*Your assignment*. Exact reproduction required: the lines below from the line with "curatore degli spazi del Museo C" to the line with "tra Venezia e la sua eredità cult", both ends included, and no others.

Extracted page text data
>>>>

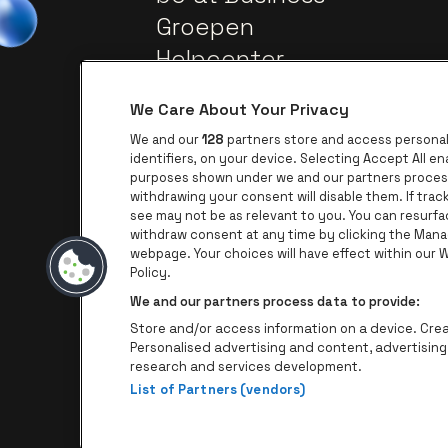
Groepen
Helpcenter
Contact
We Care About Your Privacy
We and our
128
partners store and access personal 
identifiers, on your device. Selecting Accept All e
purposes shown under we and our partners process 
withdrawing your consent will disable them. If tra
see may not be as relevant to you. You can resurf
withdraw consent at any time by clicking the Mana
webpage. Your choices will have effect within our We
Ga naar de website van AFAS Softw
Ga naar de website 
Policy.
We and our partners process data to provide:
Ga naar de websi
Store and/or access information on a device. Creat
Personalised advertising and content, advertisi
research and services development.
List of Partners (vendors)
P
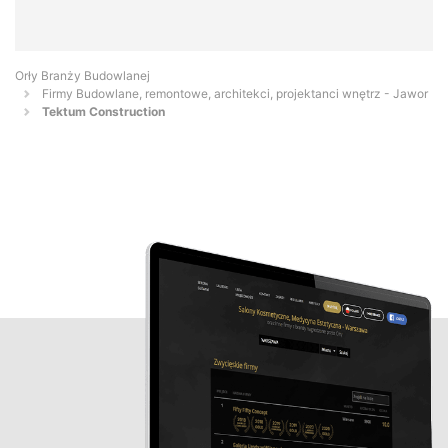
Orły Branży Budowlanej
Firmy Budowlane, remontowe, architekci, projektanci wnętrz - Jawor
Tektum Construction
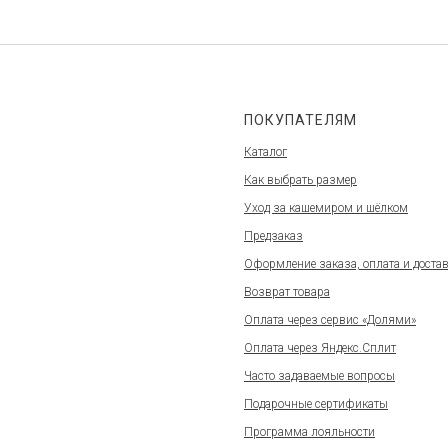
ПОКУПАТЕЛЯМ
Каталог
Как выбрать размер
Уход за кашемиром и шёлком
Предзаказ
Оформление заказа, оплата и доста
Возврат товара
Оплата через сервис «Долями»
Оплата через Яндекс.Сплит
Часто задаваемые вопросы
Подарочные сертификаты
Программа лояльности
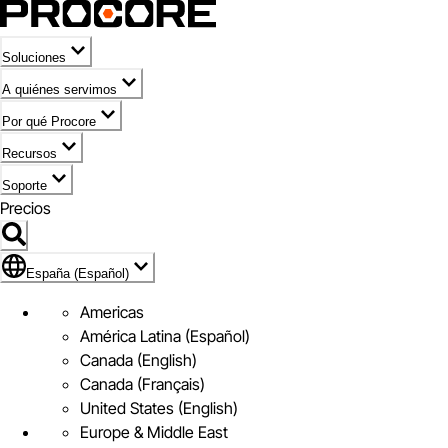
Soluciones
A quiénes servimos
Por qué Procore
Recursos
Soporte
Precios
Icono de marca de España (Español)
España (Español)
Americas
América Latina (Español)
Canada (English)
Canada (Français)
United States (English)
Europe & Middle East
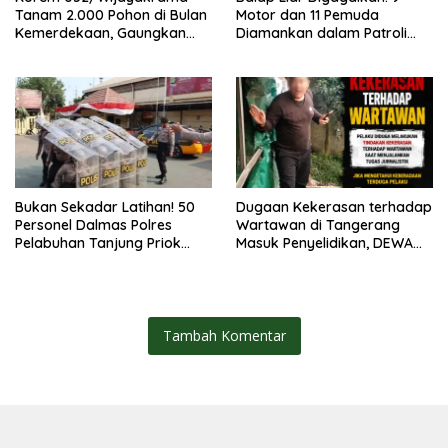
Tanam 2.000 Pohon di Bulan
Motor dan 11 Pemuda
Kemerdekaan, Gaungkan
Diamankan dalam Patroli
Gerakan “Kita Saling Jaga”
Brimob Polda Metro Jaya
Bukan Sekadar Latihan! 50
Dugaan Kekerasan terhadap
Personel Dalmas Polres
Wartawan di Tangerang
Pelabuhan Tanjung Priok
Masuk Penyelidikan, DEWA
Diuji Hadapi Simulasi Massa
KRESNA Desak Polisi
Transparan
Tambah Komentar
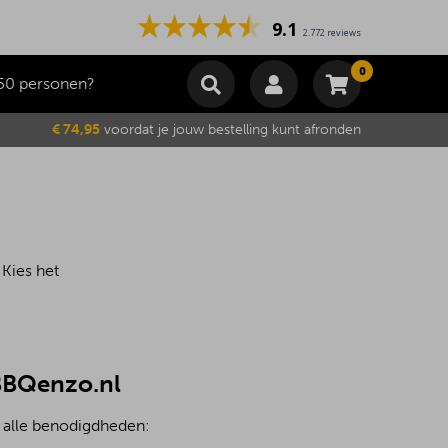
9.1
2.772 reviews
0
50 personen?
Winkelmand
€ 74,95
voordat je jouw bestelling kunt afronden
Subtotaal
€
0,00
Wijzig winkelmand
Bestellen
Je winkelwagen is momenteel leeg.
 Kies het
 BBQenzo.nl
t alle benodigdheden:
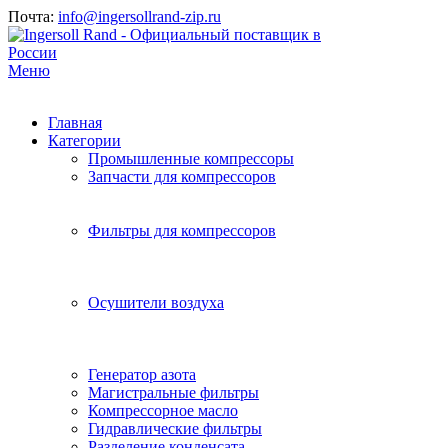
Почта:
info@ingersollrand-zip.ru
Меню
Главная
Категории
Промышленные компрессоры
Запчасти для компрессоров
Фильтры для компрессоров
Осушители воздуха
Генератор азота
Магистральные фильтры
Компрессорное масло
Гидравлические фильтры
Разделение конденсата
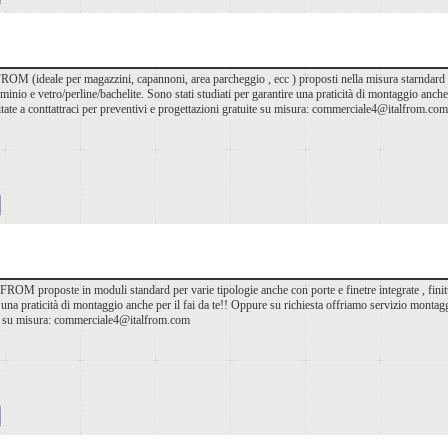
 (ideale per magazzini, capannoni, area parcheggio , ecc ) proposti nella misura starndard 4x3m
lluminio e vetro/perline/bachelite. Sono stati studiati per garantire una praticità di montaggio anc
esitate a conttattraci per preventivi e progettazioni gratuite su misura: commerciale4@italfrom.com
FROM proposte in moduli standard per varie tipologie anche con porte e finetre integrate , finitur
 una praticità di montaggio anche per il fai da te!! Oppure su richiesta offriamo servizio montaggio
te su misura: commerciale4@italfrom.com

<<<<
>>>>

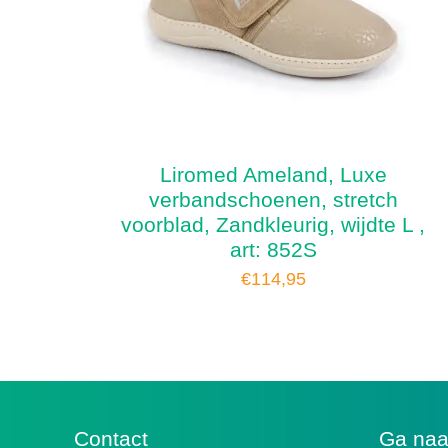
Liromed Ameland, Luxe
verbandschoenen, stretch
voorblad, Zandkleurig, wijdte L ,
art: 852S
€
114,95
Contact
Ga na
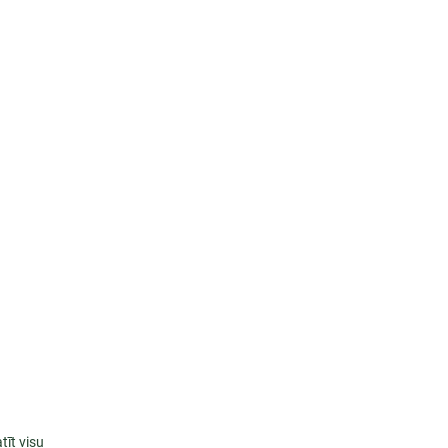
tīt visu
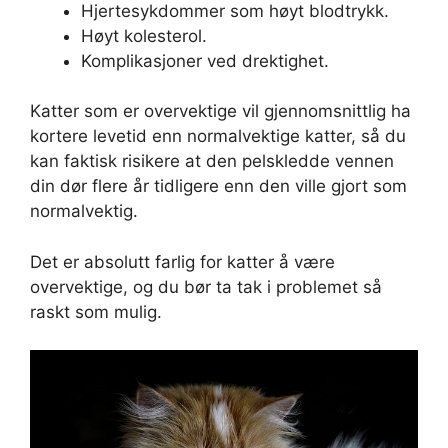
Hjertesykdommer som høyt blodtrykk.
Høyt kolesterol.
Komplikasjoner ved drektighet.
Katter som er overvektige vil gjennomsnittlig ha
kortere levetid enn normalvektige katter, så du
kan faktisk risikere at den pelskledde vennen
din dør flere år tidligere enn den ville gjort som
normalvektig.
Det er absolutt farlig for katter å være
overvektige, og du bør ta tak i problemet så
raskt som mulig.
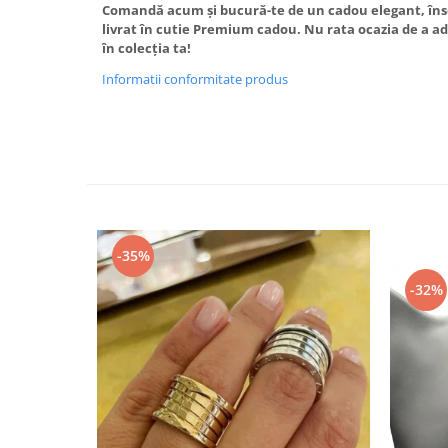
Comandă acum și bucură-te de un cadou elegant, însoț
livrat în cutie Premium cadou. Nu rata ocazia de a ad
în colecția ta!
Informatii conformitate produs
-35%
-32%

<<<<
>>>>

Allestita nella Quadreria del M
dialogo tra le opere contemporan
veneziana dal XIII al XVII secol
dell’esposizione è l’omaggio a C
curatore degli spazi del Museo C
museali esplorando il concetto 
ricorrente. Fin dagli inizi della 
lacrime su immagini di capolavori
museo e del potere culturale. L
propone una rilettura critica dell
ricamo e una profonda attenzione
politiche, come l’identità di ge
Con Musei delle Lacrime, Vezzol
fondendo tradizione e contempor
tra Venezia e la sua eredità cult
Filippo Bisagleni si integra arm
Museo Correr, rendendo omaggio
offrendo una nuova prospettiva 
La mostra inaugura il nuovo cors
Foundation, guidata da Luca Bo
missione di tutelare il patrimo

<<<<

*Answer space*.
curatore degli spazi del Museo C
museali esplorando il concetto 
ricorrente. Fin dagli inizi della 
lacrime su immagini di capolavori
museo e del potere culturale. L
propone una rilettura critica dell
ricamo e una profonda attenzione
politiche, come l’identità di ge
Con Musei delle Lacrime, Vezzol
fondendo tradizione e contempor
tra Venezia e la sua eredità cult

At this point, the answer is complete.